Seems pretty thorough, though this is may end up being a good lesson for GenZ/A not to post things in public spaces on the internet.
The page given by pavel_lishin above includes a sample data set that's only 6.2 GB:
https://zenodo.org/records/15170676/files/dataset_sample.zst...
But discord servers aren't considered "public spaces", hence the concept of an "invite".
This is akin to someone revealing they've been going to private parties and secretly recording everything.
It might not be illegal, but it's definitely not polite.
> In this regard, this paper introduces the most extensive Discord dataset available to date, comprising 2,052,206,308 messages from 4,735,057 unique users across 3,167 servers – approximately 10% of the servers listed in Discord’s Discovery tab, a feature designed to highlight public servers that users can join.
It sounds more like they went to the mall, picked 10% of the stores, and recorded conversations taking place in those stores.
I mean I use it for voice chatting with friends while gaming too and it's fine for that.
But if I have to beg and plead to a discord bot to join a channel to just read some docs, I'm just going to ignore your project. Not sorry about that at all.
I think part of the problem is that they confuse the semantics of nomenclature. "Servers" are not really servers, "forums" are not really forums, and so on and so forth.
Discord is walled and hard to search. If a channel or server closes then all that information is lost.
Tons of data will be lost to discord when it goes down.
Idk if you've ever tried to use discord for mods or other software but it sucks. It's confusing. Information isn't cataloged well. It's search sucks. It just isn't good for this kind of thing.
This is a feature of the platform, not a bug. Because of the lack of discoverability people act more genuine, for better or for worse, than public places like Twitter, Bsky, Facebook, Instagram, etc where you have to maintain your public image and/or act like HR is watching over your shoulder.

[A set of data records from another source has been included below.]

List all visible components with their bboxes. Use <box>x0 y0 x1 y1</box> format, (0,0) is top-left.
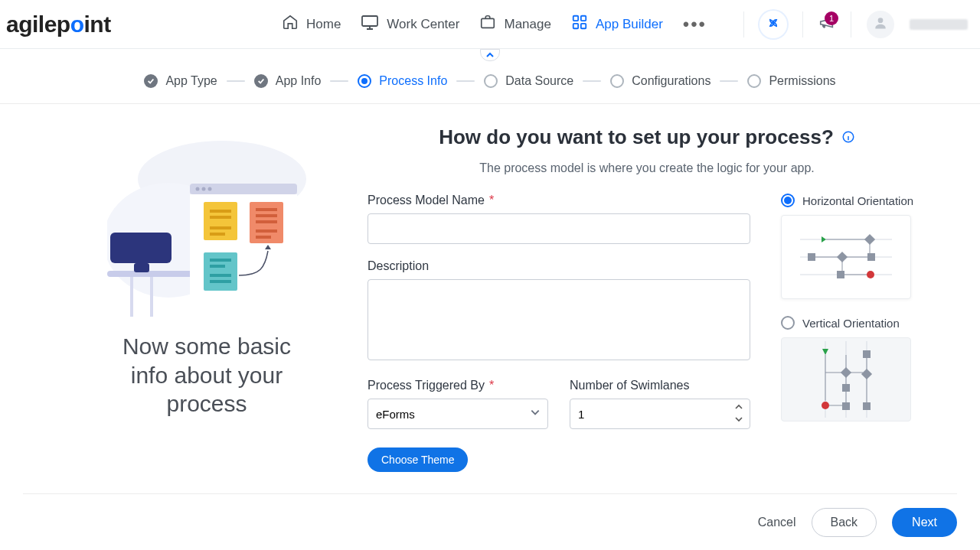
orientation-vertical[interactable]: Vertical Orientation <box>781 316 926 330</box>
svg-rect-20 <box>210 210 231 213</box>
step-connector <box>583 80 601 82</box>
user-avatar[interactable] <box>867 11 894 38</box>
stepper-down[interactable] <box>732 414 746 425</box>
required-asterisk: * <box>489 194 494 207</box>
step-connector <box>456 80 475 82</box>
form-fields: Process Model Name * Description Process… <box>368 194 750 472</box>
nav-home[interactable]: Home <box>282 14 341 34</box>
svg-rect-34 <box>210 280 231 283</box>
svg-rect-64 <box>863 350 871 358</box>
step-label: Permissions <box>769 74 835 88</box>
user-name <box>910 19 968 30</box>
svg-rect-10 <box>130 277 133 317</box>
swimlanes-stepper[interactable] <box>570 399 750 429</box>
orientation-horizontal-label: Horizontal Orientation <box>802 194 913 207</box>
svg-rect-14 <box>190 184 297 194</box>
step-connector <box>227 80 245 82</box>
topbar-right: 1 <box>743 11 968 38</box>
svg-rect-46 <box>867 253 875 261</box>
page-title-row: How do you want to set up your process? <box>368 125 926 149</box>
triggered-by-value[interactable] <box>368 399 548 429</box>
nav-work-center[interactable]: Work Center <box>361 14 459 34</box>
svg-marker-55 <box>822 349 828 355</box>
ai-assist-button[interactable] <box>760 11 787 38</box>
step-label: Data Source <box>505 74 573 88</box>
svg-rect-31 <box>210 259 231 262</box>
nav-app-builder-label: App Builder <box>596 17 663 32</box>
grid-icon <box>571 14 588 34</box>
orientation-horizontal-preview[interactable] <box>781 215 911 299</box>
choose-theme-button[interactable]: Choose Theme <box>368 447 468 472</box>
nav-app-builder[interactable]: App Builder <box>571 14 663 34</box>
brand-text: agilepoint <box>6 11 111 37</box>
home-icon <box>282 14 299 34</box>
check-icon <box>144 74 158 88</box>
svg-rect-21 <box>210 216 231 219</box>
stepper-up[interactable] <box>732 402 746 412</box>
nav-more[interactable]: ••• <box>683 14 707 35</box>
svg-rect-42 <box>808 253 815 261</box>
separator <box>743 11 744 37</box>
svg-point-57 <box>822 402 829 409</box>
step-label: App Type <box>165 74 217 88</box>
pinwheel-icon <box>766 15 781 34</box>
separator <box>851 11 851 37</box>
wizard-stepper: App Type App Info Process Info Data Sour… <box>0 58 980 104</box>
swimlanes-label: Number of Swimlanes <box>570 379 750 392</box>
orientation-vertical-label: Vertical Orientation <box>802 317 900 330</box>
nav-home-label: Home <box>306 17 341 32</box>
svg-rect-26 <box>256 214 277 217</box>
process-model-name-input[interactable] <box>368 213 750 244</box>
page-title: How do you want to set up your process? <box>439 125 834 149</box>
notifications-button[interactable]: 1 <box>818 15 835 34</box>
step-permissions[interactable]: Permissions <box>747 74 835 88</box>
radio-current-icon <box>358 74 371 88</box>
chevron-up-icon <box>485 48 495 62</box>
svg-point-49 <box>867 271 874 278</box>
svg-point-17 <box>208 187 212 191</box>
radio-empty-icon <box>781 316 795 330</box>
svg-rect-5 <box>581 24 586 28</box>
next-button[interactable]: Next <box>892 508 957 537</box>
svg-rect-28 <box>256 229 277 233</box>
triggered-by-select[interactable] <box>368 399 548 429</box>
radio-checked-icon <box>781 194 795 207</box>
cancel-button[interactable]: Cancel <box>758 516 796 529</box>
step-app-type[interactable]: App Type <box>144 74 217 88</box>
radio-empty-icon <box>610 74 624 88</box>
svg-rect-60 <box>842 384 850 392</box>
svg-rect-32 <box>210 265 225 268</box>
svg-point-15 <box>196 187 200 191</box>
svg-rect-25 <box>256 208 277 211</box>
svg-rect-66 <box>861 369 872 379</box>
svg-rect-68 <box>863 402 871 410</box>
step-configurations[interactable]: Configurations <box>610 74 710 88</box>
svg-rect-27 <box>256 220 277 223</box>
step-app-info[interactable]: App Info <box>254 74 322 88</box>
nav-manage[interactable]: Manage <box>479 14 550 34</box>
swimlanes-input[interactable] <box>570 399 750 429</box>
check-icon <box>254 74 268 88</box>
description-label: Description <box>368 259 750 273</box>
svg-rect-11 <box>150 277 153 317</box>
orientation-vertical-preview[interactable] <box>781 337 911 421</box>
collapse-row <box>0 49 980 58</box>
radio-empty-icon <box>747 74 761 88</box>
svg-point-16 <box>202 187 206 191</box>
svg-rect-12 <box>134 263 149 272</box>
main-content: Now some basic info about your process H… <box>0 104 980 472</box>
svg-rect-63 <box>842 402 850 410</box>
step-process-info[interactable]: Process Info <box>358 74 447 88</box>
svg-rect-33 <box>210 274 231 277</box>
info-icon[interactable] <box>841 125 855 149</box>
svg-rect-29 <box>256 236 271 239</box>
step-connector <box>330 80 348 82</box>
chevron-down-icon <box>530 407 541 421</box>
step-data-source[interactable]: Data Source <box>484 74 573 88</box>
back-button[interactable]: Back <box>812 508 877 537</box>
orientation-horizontal[interactable]: Horizontal Orientation <box>781 194 926 207</box>
orientation-options: Horizontal Orientation <box>781 194 926 472</box>
description-textarea[interactable] <box>368 279 750 360</box>
main-nav: Home Work Center Manage App Builder ••• <box>282 14 707 35</box>
svg-marker-39 <box>822 236 826 242</box>
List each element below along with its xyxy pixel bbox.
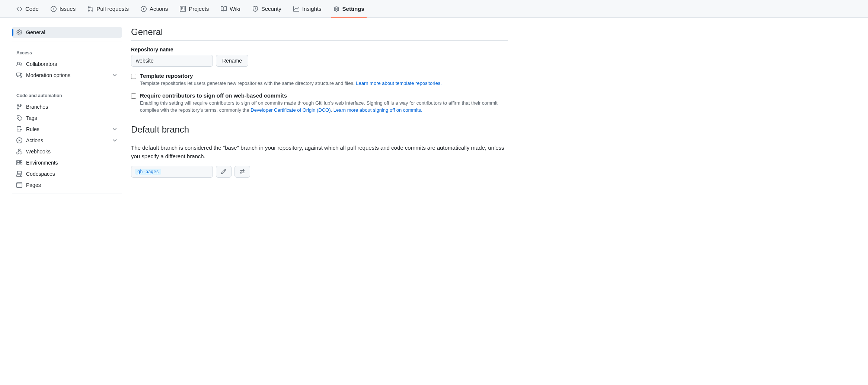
- settings-sidebar: General Access Collaborators Moderation …: [12, 27, 122, 197]
- graph-icon: [293, 6, 299, 12]
- tab-settings[interactable]: Settings: [329, 0, 369, 18]
- tab-settings-label: Settings: [342, 6, 364, 12]
- play-icon: [141, 6, 147, 12]
- tab-wiki[interactable]: Wiki: [216, 0, 245, 18]
- tab-projects-label: Projects: [189, 6, 209, 12]
- sidebar-section-code-automation: Code and automation: [12, 87, 122, 101]
- arrow-switch-icon: [239, 169, 245, 175]
- main-content: General Repository name Rename Template …: [131, 27, 508, 197]
- play-icon: [16, 137, 22, 143]
- dco-link[interactable]: Developer Certificate of Origin (DCO): [250, 107, 331, 113]
- signoff-checkbox[interactable]: [131, 93, 136, 99]
- gear-icon: [16, 29, 22, 35]
- sidebar-item-branches[interactable]: Branches: [12, 101, 122, 112]
- signoff-desc: Enabling this setting will require contr…: [140, 99, 508, 114]
- switch-branch-button[interactable]: [234, 166, 250, 178]
- template-repo-title: Template repository: [140, 73, 442, 79]
- people-icon: [16, 61, 22, 67]
- sidebar-item-label: Rules: [26, 126, 39, 132]
- tab-wiki-label: Wiki: [230, 6, 240, 12]
- sidebar-item-environments[interactable]: Environments: [12, 157, 122, 168]
- tab-security-label: Security: [261, 6, 281, 12]
- sidebar-item-collaborators[interactable]: Collaborators: [12, 58, 122, 70]
- branch-icon: [16, 104, 22, 110]
- codespaces-icon: [16, 171, 22, 177]
- text: .: [331, 107, 334, 113]
- sidebar-item-tags[interactable]: Tags: [12, 112, 122, 124]
- signoff-title: Require contributors to sign off on web-…: [140, 92, 508, 99]
- shield-icon: [252, 6, 258, 12]
- tab-insights[interactable]: Insights: [289, 0, 326, 18]
- code-icon: [16, 6, 22, 12]
- pull-request-icon: [87, 6, 93, 12]
- sidebar-section-access: Access: [12, 44, 122, 58]
- issue-icon: [51, 6, 57, 12]
- sidebar-item-label: Environments: [26, 160, 58, 166]
- template-repo-desc: Template repositories let users generate…: [140, 80, 442, 87]
- default-branch-heading: Default branch: [131, 124, 508, 138]
- rename-branch-button[interactable]: [216, 166, 232, 178]
- tab-projects[interactable]: Projects: [175, 0, 213, 18]
- sidebar-item-pages[interactable]: Pages: [12, 179, 122, 191]
- default-branch-display: gh-pages: [131, 166, 213, 178]
- tab-pull-requests[interactable]: Pull requests: [83, 0, 133, 18]
- sidebar-item-moderation[interactable]: Moderation options: [12, 70, 122, 81]
- sidebar-item-rules[interactable]: Rules: [12, 124, 122, 135]
- tab-insights-label: Insights: [302, 6, 322, 12]
- text: Template repositories let users generate…: [140, 80, 356, 86]
- sidebar-item-codespaces[interactable]: Codespaces: [12, 168, 122, 179]
- sidebar-item-label: Tags: [26, 115, 37, 121]
- sidebar-item-label: General: [26, 29, 45, 35]
- tab-code-label: Code: [25, 6, 39, 12]
- template-repo-learn-more-link[interactable]: Learn more about template repositories.: [356, 80, 442, 86]
- tag-icon: [16, 115, 22, 121]
- repo-tabs: Code Issues Pull requests Actions Projec…: [0, 0, 868, 18]
- comment-discussion-icon: [16, 72, 22, 78]
- sidebar-item-label: Actions: [26, 137, 43, 143]
- tab-issues[interactable]: Issues: [46, 0, 80, 18]
- rename-button[interactable]: Rename: [216, 55, 248, 67]
- tab-security[interactable]: Security: [248, 0, 286, 18]
- gear-icon: [334, 6, 339, 12]
- sidebar-item-label: Pages: [26, 182, 41, 188]
- webhook-icon: [16, 149, 22, 155]
- default-branch-desc: The default branch is considered the "ba…: [131, 143, 508, 161]
- project-icon: [180, 6, 186, 12]
- sidebar-item-actions[interactable]: Actions: [12, 135, 122, 146]
- repo-name-label: Repository name: [131, 47, 508, 52]
- sidebar-item-general[interactable]: General: [12, 27, 122, 38]
- template-repo-checkbox[interactable]: [131, 74, 136, 79]
- divider: [12, 41, 122, 41]
- tab-pull-requests-label: Pull requests: [96, 6, 129, 12]
- sidebar-item-label: Collaborators: [26, 61, 57, 67]
- tab-actions-label: Actions: [150, 6, 168, 12]
- repo-name-input[interactable]: [131, 55, 213, 67]
- divider: [12, 194, 122, 194]
- chevron-down-icon: [112, 126, 118, 132]
- book-icon: [221, 6, 227, 12]
- tab-code[interactable]: Code: [12, 0, 43, 18]
- pencil-icon: [221, 169, 227, 175]
- signoff-learn-more-link[interactable]: Learn more about signing off on commits.: [334, 107, 422, 113]
- branch-name-chip: gh-pages: [135, 169, 161, 175]
- browser-icon: [16, 182, 22, 188]
- repo-push-icon: [16, 126, 22, 132]
- tab-actions[interactable]: Actions: [136, 0, 172, 18]
- sidebar-item-webhooks[interactable]: Webhooks: [12, 146, 122, 157]
- divider: [12, 84, 122, 84]
- chevron-down-icon: [112, 137, 118, 143]
- tab-issues-label: Issues: [60, 6, 76, 12]
- page-title: General: [131, 27, 508, 41]
- sidebar-item-label: Webhooks: [26, 149, 51, 155]
- sidebar-item-label: Codespaces: [26, 171, 55, 177]
- chevron-down-icon: [112, 72, 118, 78]
- sidebar-item-label: Branches: [26, 104, 48, 110]
- server-icon: [16, 160, 22, 166]
- sidebar-item-label: Moderation options: [26, 72, 70, 78]
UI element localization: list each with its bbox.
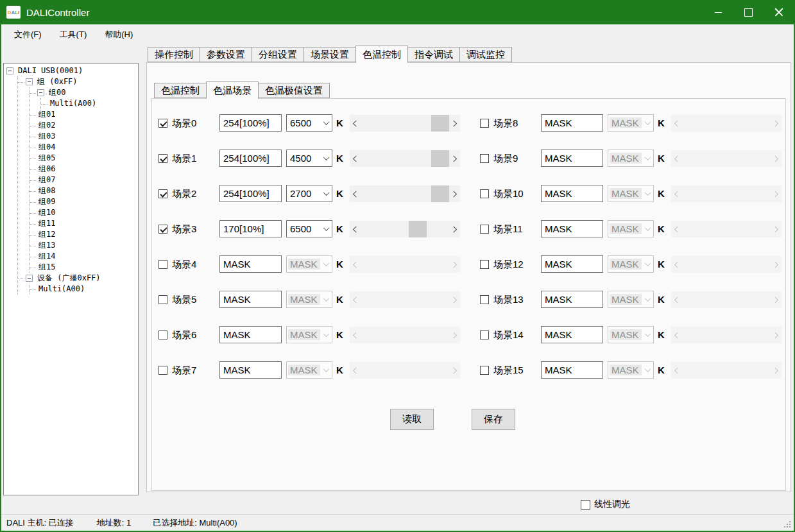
- scene-scrollbar[interactable]: [671, 115, 782, 132]
- scroll-track[interactable]: [361, 291, 449, 308]
- scroll-track[interactable]: [361, 150, 449, 167]
- minimize-button[interactable]: [703, 0, 733, 24]
- scroll-track[interactable]: [682, 185, 771, 202]
- device-tree[interactable]: DALI USB(0001)组 (0xFF)组00Multi(A00)组01组0…: [3, 63, 139, 495]
- collapse-icon[interactable]: [6, 67, 13, 74]
- scroll-right-icon[interactable]: [771, 221, 782, 237]
- tab-1[interactable]: 参数设置: [200, 47, 252, 62]
- scroll-right-icon[interactable]: [449, 291, 460, 308]
- scroll-right-icon[interactable]: [449, 115, 460, 132]
- scene-level-input[interactable]: [219, 220, 282, 237]
- scene-scrollbar[interactable]: [671, 327, 782, 343]
- tab-6[interactable]: 调试监控: [459, 47, 512, 62]
- scene-level-input[interactable]: [219, 326, 282, 343]
- menu-item[interactable]: 帮助(H): [96, 24, 142, 45]
- scene-checkbox[interactable]: [158, 366, 167, 375]
- scene-level-input[interactable]: [219, 114, 282, 132]
- scene-scrollbar[interactable]: [671, 256, 782, 273]
- scroll-left-icon[interactable]: [350, 150, 361, 167]
- scene-level-input[interactable]: [219, 361, 282, 379]
- scene-temp-select[interactable]: MASK: [608, 114, 654, 132]
- scene-scrollbar[interactable]: [350, 150, 460, 167]
- scroll-left-icon[interactable]: [350, 185, 361, 202]
- scene-checkbox[interactable]: [158, 330, 167, 339]
- tree-node[interactable]: 组12: [30, 229, 138, 240]
- scene-level-input[interactable]: [541, 326, 603, 343]
- scene-checkbox[interactable]: [158, 260, 167, 269]
- scene-temp-select[interactable]: MASK: [608, 361, 654, 379]
- scroll-right-icon[interactable]: [771, 185, 782, 202]
- scroll-left-icon[interactable]: [350, 256, 361, 273]
- scene-scrollbar[interactable]: [350, 221, 460, 237]
- scene-scrollbar[interactable]: [671, 221, 782, 237]
- tree-node[interactable]: 组07: [30, 175, 138, 185]
- tree-node[interactable]: 组15: [30, 262, 138, 273]
- scroll-right-icon[interactable]: [771, 150, 782, 167]
- scene-level-input[interactable]: [219, 291, 282, 308]
- scroll-right-icon[interactable]: [449, 221, 460, 237]
- scene-scrollbar[interactable]: [350, 327, 460, 343]
- tree-node[interactable]: 组 (0xFF): [18, 76, 138, 87]
- tree-node[interactable]: 组09: [30, 196, 138, 207]
- scroll-right-icon[interactable]: [771, 256, 782, 273]
- scroll-left-icon[interactable]: [671, 256, 682, 273]
- scene-scrollbar[interactable]: [671, 291, 782, 308]
- scene-checkbox[interactable]: [158, 225, 167, 234]
- scroll-thumb[interactable]: [409, 221, 427, 237]
- tree-node[interactable]: 组00: [30, 87, 138, 98]
- subtab-2[interactable]: 色温极值设置: [258, 83, 330, 98]
- scene-temp-select[interactable]: 4500: [286, 150, 332, 167]
- linear-dimming-checkbox[interactable]: [581, 500, 590, 510]
- tree-node[interactable]: 组11: [30, 218, 138, 229]
- scene-scrollbar[interactable]: [350, 185, 460, 202]
- scene-level-input[interactable]: [541, 361, 603, 379]
- scroll-track[interactable]: [682, 256, 771, 273]
- close-button[interactable]: [764, 0, 794, 24]
- scene-checkbox[interactable]: [480, 154, 489, 163]
- scene-level-input[interactable]: [219, 255, 282, 273]
- collapse-icon[interactable]: [26, 78, 33, 85]
- collapse-icon[interactable]: [37, 89, 44, 96]
- scroll-right-icon[interactable]: [771, 327, 782, 343]
- scene-checkbox[interactable]: [480, 295, 489, 304]
- scroll-left-icon[interactable]: [350, 291, 361, 308]
- scene-scrollbar[interactable]: [350, 362, 460, 379]
- scroll-right-icon[interactable]: [771, 115, 782, 132]
- scroll-track[interactable]: [361, 185, 449, 202]
- scroll-right-icon[interactable]: [449, 185, 460, 202]
- scene-scrollbar[interactable]: [671, 185, 782, 202]
- save-button[interactable]: 保存: [472, 409, 515, 430]
- scene-temp-select[interactable]: MASK: [286, 326, 332, 343]
- tab-3[interactable]: 场景设置: [303, 47, 356, 62]
- scene-checkbox[interactable]: [158, 189, 167, 198]
- scroll-left-icon[interactable]: [671, 327, 682, 343]
- scroll-track[interactable]: [361, 221, 449, 237]
- scene-temp-select[interactable]: MASK: [608, 185, 654, 202]
- scene-scrollbar[interactable]: [350, 115, 460, 132]
- scroll-left-icon[interactable]: [350, 327, 361, 343]
- scroll-left-icon[interactable]: [671, 115, 682, 132]
- scroll-left-icon[interactable]: [350, 115, 361, 132]
- scene-level-input[interactable]: [219, 185, 282, 202]
- tree-node[interactable]: 组10: [30, 207, 138, 218]
- scroll-track[interactable]: [682, 115, 771, 132]
- scroll-right-icon[interactable]: [449, 256, 460, 273]
- scroll-left-icon[interactable]: [350, 221, 361, 237]
- tree-node[interactable]: 组13: [30, 240, 138, 251]
- scene-temp-select[interactable]: MASK: [286, 361, 332, 379]
- scene-temp-select[interactable]: MASK: [608, 255, 654, 273]
- scene-temp-select[interactable]: MASK: [608, 326, 654, 343]
- tab-5[interactable]: 指令调试: [407, 47, 460, 62]
- tree-node[interactable]: 组06: [30, 164, 138, 175]
- scene-temp-select[interactable]: MASK: [608, 291, 654, 308]
- scene-checkbox[interactable]: [480, 189, 489, 198]
- scroll-right-icon[interactable]: [771, 362, 782, 379]
- scroll-track[interactable]: [361, 115, 449, 132]
- scroll-left-icon[interactable]: [671, 185, 682, 202]
- scroll-track[interactable]: [361, 327, 449, 343]
- scene-scrollbar[interactable]: [671, 150, 782, 167]
- scene-checkbox[interactable]: [480, 330, 489, 339]
- scroll-track[interactable]: [682, 327, 771, 343]
- scroll-track[interactable]: [682, 362, 771, 379]
- scene-scrollbar[interactable]: [350, 291, 460, 308]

That being said, this feature also makes Discord inappropriate for things like release announcements, patch notes, etc. which should be publicly accessible.
That seems to be a counterpoint to your argument. Users on Twitter usually do not hold back.
Contrast this to Discord which is more like old-school IRC, in that even when everyone is using an alias, if you talk to the same people day-in day-out, you know a fair bit about their personal lives, such as name and where they work.
Forums? No not generally unless you were a signed in user and often signups weren’t available to the general public just like here not all Discord rooms are automatically joinable. Digg, Reddit, slashdot were intentionally generally public forums that you could indeed search but they were the exception rather than the rule (in terms of count, not traffic). Indeed even Reddit has invite only forums that I believe aren’t searchable unless you are a member. Oh and searchable if you’re a member? That’s true for Discord.
If true, that seems like a huge oversight. I also wonder what would happen if someone finds their information in the dataset and requests it to be removed per GDPR or other privacy legislation.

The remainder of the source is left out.